#### DIRECTIONS FOR THIS TASK:
Word for word, set down the lines from the one that contains "el Santiago Londoño" through the final line of the data; no pictures belong in the copy.

#### DATA SHOWN:

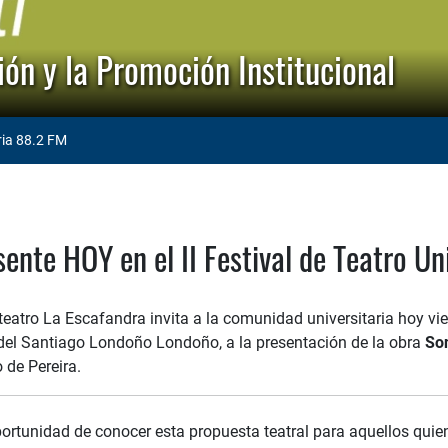
ón y la Promoción Institucional
ria 88.2 FM
ente HOY en el II Festival de Teatro Uni
teatro La Escafandra invita a la comunidad universitaria hoy vi
el Santiago Londoño Londoño, a la presentación de la obra
Son
o de Pereira.
portunidad de conocer esta propuesta teatral para aquellos quie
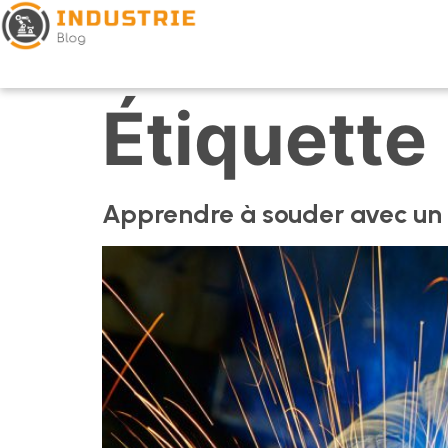
Étiquette 
Apprendre à souder avec u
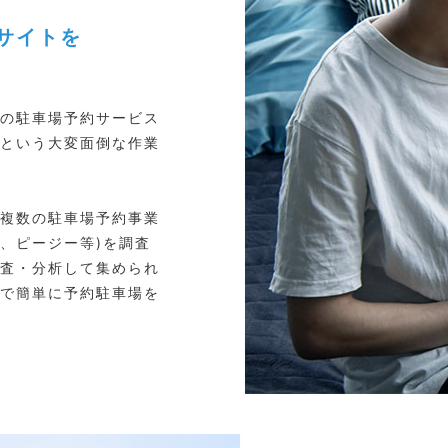
サイトを
の駐車場予約サービス
という大変面倒な作業
複数の駐車場予約事業
ki、ピージー等)を調査
査・分析して集められ
で簡単に予約駐車場を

#### EXERCISE SOLUTION:
el Santiago Londoño Londoño, a la presentación de la obra
Son
o de Pereira.
portunidad de conocer esta propuesta teatral para aquellos quie
Étiquette 
Apprendre à souder avec u
サイトを
の駐車場予約サービス
という大変面倒な作業
複数の駐車場予約事業
ki、ピージー等)を調査
査・分析して集められ
で簡単に予約駐車場を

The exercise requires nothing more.